山里ひぐらしの小径

木曽路の入り口、岐阜県中津川市から
人と自然とのかかわりをテーマに、山里、植物、離島など。

冷蔵庫のない生活

2012-01-20 | たべもの・台所
昨日、足助からOさんご来訪。
へんなおじさんだけど実はとてもエラい人。そんな人が話をしにきてくれるとは
ありがたいこと。
年が30歳ぐらい離れているけど、漠然と世の中に対して感じていることが、言わなくても通じてしまうありがたさがある。
私たちが歩んできた進歩について、
いまだ「汚染されていない」人々の暮らしについて
いろいろと話す。
Oさんの言う「汚染」とは、科学技術の発展から来る人間の堕落のことを言っている。

冷蔵庫は食べ物をまずくする箱である。
と、Oさんも言う。
食べ物は新鮮なうちにすぐ食べればいいんだ、と。
私がこのことを明確に意識したのは、山口昌伴という建築学の先生が本に書いていたからである。
冷蔵庫は食べ物をまずくしてから食べるための道具であるとはっきり言われている。
この先生は世界中を旅して台所を見たり収納の仕方を調べたりしてたくさんの本を書いているが、どの本もめちゃくちゃ面白い(笑える)のである。
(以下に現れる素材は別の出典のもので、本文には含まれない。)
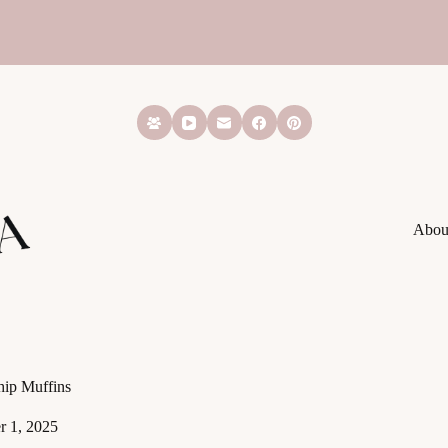
Abou
ip Muffins
 1, 2025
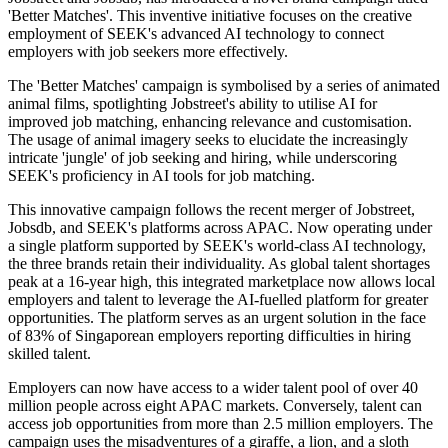
'Better Matches'. This inventive initiative focuses on the creative
employment of SEEK's advanced AI technology to connect
employers with job seekers more effectively.
The 'Better Matches' campaign is symbolised by a series of animated
animal films, spotlighting Jobstreet's ability to utilise AI for
improved job matching, enhancing relevance and customisation.
The usage of animal imagery seeks to elucidate the increasingly
intricate 'jungle' of job seeking and hiring, while underscoring
SEEK's proficiency in AI tools for job matching.
This innovative campaign follows the recent merger of Jobstreet,
Jobsdb, and SEEK's platforms across APAC. Now operating under
a single platform supported by SEEK's world-class AI technology,
the three brands retain their individuality. As global talent shortages
peak at a 16-year high, this integrated marketplace now allows local
employers and talent to leverage the AI-fuelled platform for greater
opportunities. The platform serves as an urgent solution in the face
of 83% of Singaporean employers reporting difficulties in hiring
skilled talent.
Employers can now have access to a wider talent pool of over 40
million people across eight APAC markets. Conversely, talent can
access job opportunities from more than 2.5 million employers. The
campaign uses the misadventures of a giraffe, a lion, and a sloth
わが山里文化研究所の1冊目の本で、あるおばあちゃんが言われている。
昔は食べ物がおいしかった。
それは、食べ物がなかったからおいしく感じたということではない。
何でも新鮮なうちに食べていたからだ。
ニワトリなどめったに食べられなかったけど、食べるときは、庭でつぶしたばかりのものをすぐに食べていたから、本当においしかった。
と。

さもありなん。

Oさんはこの冬イノシシの肉の燻製を2キロ作ったそうだ。
それも、やはりすぐに食べたほうが断然おいしいのだといっていた。